Why does the code below return 11 with this :- #myarray = ("Rohan");
Explaination i got was :- The expression $scalar x $num_times, on the other hand, returns a string containing $num_times copies of $scalar concatenated together string-wise.
So it should give 10 not 11 ...
code is as below :-
print "test:\n";
#myarray = ("Rohan"); # this returns 11
###myarray = ("Rohan","G"); this returns 22
#myarray2 = (#myarray x 2);
#myarray3 = ((#myarray) x 2); #returns Rohan,Rohan and is correct
print join(",",#myarray2,"\n\n");
print join(",",#myarray3,"\n\n");
What’s happening is that the x operator supplies scalar context not just to its right‐hand operand, but also to its left‐and operand as well — unless the LHO is surrounded by literal parens.

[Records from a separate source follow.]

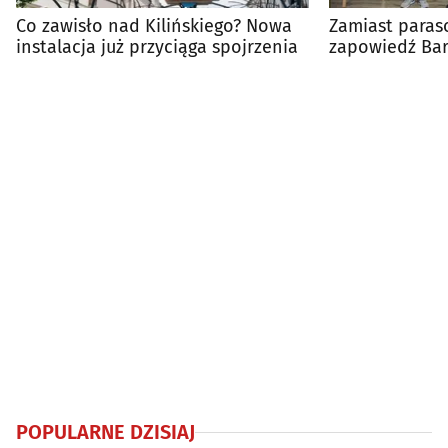
Co zawisło nad Kilińskiego? Nowa
Zamiast paraso
instalacja już przyciąga spojrzenia
zapowiedź Ba
Sztuki
POPULARNE DZISIAJ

This rule is due to backwards compatibility with super‐ancient Perl code from back when Perl didn’t understand having a list as the LHO at all. This might be a v1 vs v2 thing, a v2 vs v3 thing, or maybe v3 vs v4. Can’t quite remember; it was a very long time ago, though. Ancient legacy.
Since an array of N elements in scalar context in N, so in your scenario that makes N == 1 and "1" x 2 eq "11".
Perl is doing exactly what you asked. In the first example, the array is in scalar context and returns its length. this is then concatenated with itself twice. In the second example, you have the array in list context and the x operator repeats the list.